LIVORNO. La Villa Rodocanacchi sotterranea da una parte e dall’altra quell’ isola in mezzo al lago artificiale in secca che sta tornando a vivere. Ripulita e con la storica panchina in pietra risistemata. Nel mezzo ci sono i volontari Reset che non finiscono di meravigliarsi. Giorno dopo giorno, pulizia dopo manutenzione, si moltiplicano le scoperte in quel parco secolare dove con i volontari sta tornando a vivere la Belle Epoque livornese. Creata a Monterotondo da quella ricca famiglia greca.
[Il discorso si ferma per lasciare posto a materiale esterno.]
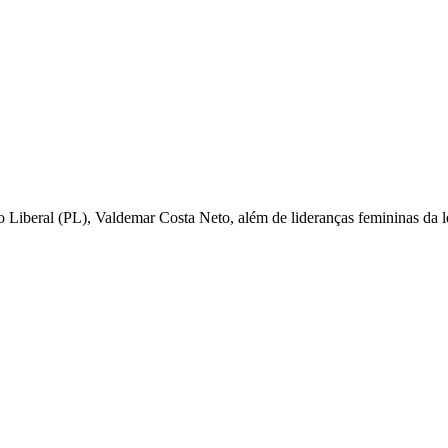
 Liberal (PL), Valdemar Costa Neto, além de lideranças femininas da l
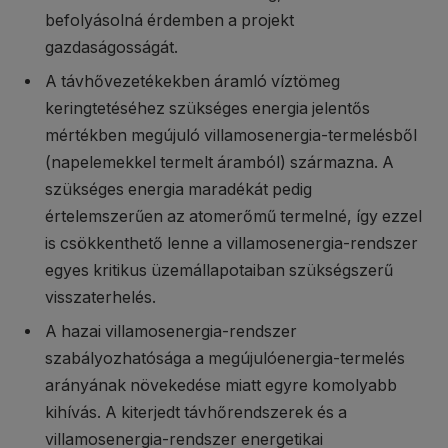
befolyásolná érdemben a projekt
gazdaságosságát.
A távhővezetékekben áramló víztömeg
keringtetéséhez szükséges energia jelentős
mértékben megújuló villamosenergia-termelésből
(napelemekkel termelt áramból) származna. A
szükséges energia maradékát pedig
értelemszerűen az atomerőmű termelné, így ezzel
is csökkenthető lenne a villamosenergia-rendszer
egyes kritikus üzemállapotaiban szükségszerű
visszaterhelés.
A hazai villamosenergia-rendszer
szabályozhatósága a megújulóenergia-termelés
arányának növekedése miatt egyre komolyabb
kihívás. A kiterjedt távhőrendszerek és a
villamosenergia-rendszer energetikai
«Questo tunnel è lungo 130 metri: portava l’acqua al laghetto, è ancora in perfette condizioni anche se qui sotto ci sono tutti i detriti trasportati dal fiume», il presidente Giuseppe Pera è là sotto. Filma, racconta. «Il tunnel arriva fino al Botro del Mulino». Curve, svolte sotterranee: «Che meraviglia, Villa Rodocanacchi sotterranea: questa è la conduttura del laghetto», esclama.
Si susseguono le scoperte. I tesori riportati alla luce. Nei giorni scorsi è toccato all’isola in mezzo al lago. Ripulita, risistemata. «Doveva essere stupendo arrivarci con la barca quando nel lago c’era l’acqua. Grazie Pandely Rodocanacchi per averci lasciato queste meraviglie».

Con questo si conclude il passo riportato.